Grenzfurthner is an outspoken researcher in subversive and underground culture, for example the field of sexuality and technology, and one of the founders of "techno-hedonism".

Boing Boing magazine referred to Grenzfurthner as leitnerd, a wordplay with the German term Leitkultur that ironically hints at Grenzfurthner's role in nerd/hacker/art culture.

Career 
In the early 1990s, Grenzfurthner was a member of several BBS message boards. Grenzfurther  used his online connections to create monochrom, a zine or alternative magazine that dealt with art, technology and subversive cultures. His motivation was to react to the emerging conservativism in cyber-cultures of the early 1990s, and to combine his political background in the Austrian punk and antifa movement with discussion of new technologies and the cultures they create. The publication featured interviews and essays, by e.g. Bruce Sterling, HR Giger,  Eric Drexler, Terry Pratchett and Bob Black, in its experimental layout style. In 1995 the group decided to cover new artistic practices and started experimenting with different media: computer games, robots, puppet theater, musical, short films, pranks, conferences, online activism, which Grenzfurthner calls 'Urban Hacking' or more specific: 'Context hacking', a term that Grenzfurthner coined.

Context hacking transfers the hackers' objectives and methods to the network of social relationships in which artistic production occurs, and upon which it is dependent. In a metaphoric sense, these relationships also have a source code. Programs run in them, and our interaction with them is structured by a user interface. When we know how a space, a niche, a scene, a subculture or a media or political practice functions, we can change it and "recode" it, deconstructing its power relationships and emancipating ourselves from its compulsions and packaging guidelines.

The group is known for working with different media, art and entertainment formats. Grenzfurthner calls this "looking for the best weapon of mass distribution of an idea".

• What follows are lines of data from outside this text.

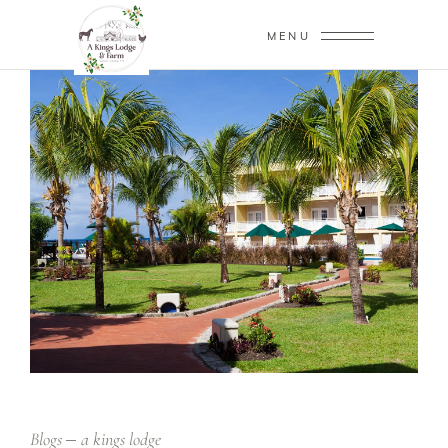
MENU
Blogs
a kings lodge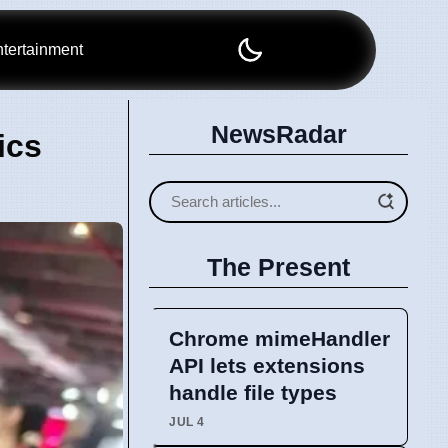
tertainment
NewsRadar
ics
The Present
Chrome mimeHandler
API lets extensions
handle file types
JUL 4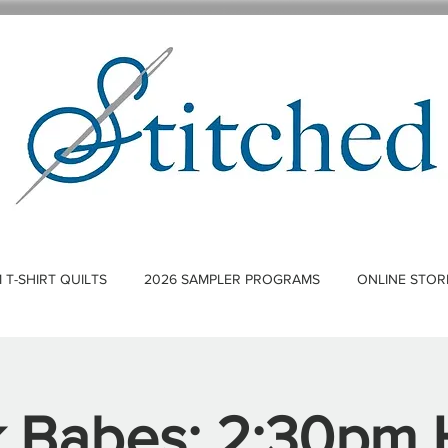
T-SHIRT QUILTS
2026 SAMPLER PROGRAMS
ONLINE STOR
k Babes: 2:30pm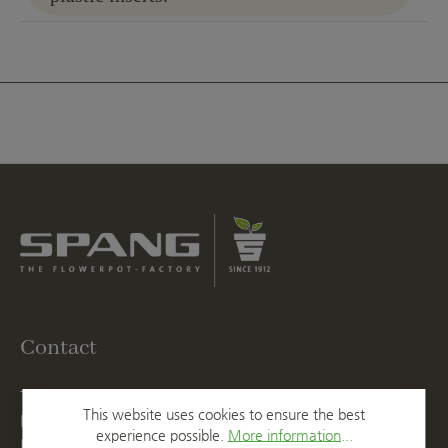
Contact
T
+49 2623 887 0
This website uses cookies to ensure the best
F
+49 2623 887 149
experience possible.
More information...
E
info@spang.de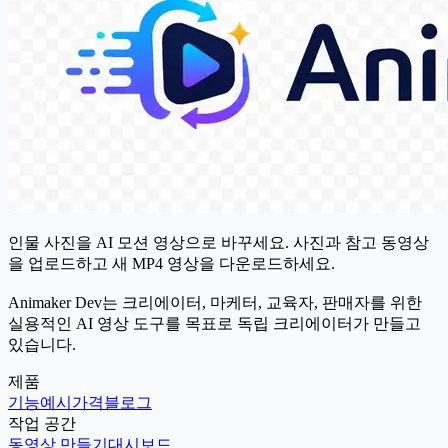
인물 사진을 AI 모션 영상으로 바꾸세요. 사진과 참고 동영상
을 업로드하고 새 MP4 영상을 다운로드하세요.
Animaker Dev는 크리에이터, 마케터, 교육자, 판매자를 위한
실용적인 AI 영상 도구를 목표로 독립 크리에이터가 만들고
있습니다.
제품
기능
예시
가격
블로그
작업 공간
동영상 만들기
대시보드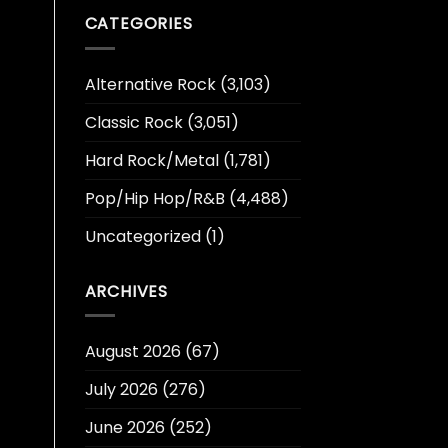
CATEGORIES
Alternative Rock
(3,103)
Classic Rock
(3,051)
Hard Rock/Metal
(1,781)
Pop/Hip Hop/R&B
(4,488)
Uncategorized
(1)
ARCHIVES
August 2026
(67)
July 2026
(276)
June 2026
(252)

Conferences and festivals 

Grenzfurthner is head of the Arse Elektronika festival in San Francisco (2007), an annual academic and artistic conference and anthology series that focusses on sexuality and technology. The first conference was curated by Grenzfurthner in 2007 to answer questions about the impact of sexuality on technological innovation and adoption.

Grenzfurthner is hosting Roboexotica, the international Festival for Cocktail-Robotics (2002–) which invites researchers and artists to build machines that serve or mix cocktails. V. Vale calls Roboexotica "an ironic attempt to criticize techno-triumphalism and to dissect technological hypes."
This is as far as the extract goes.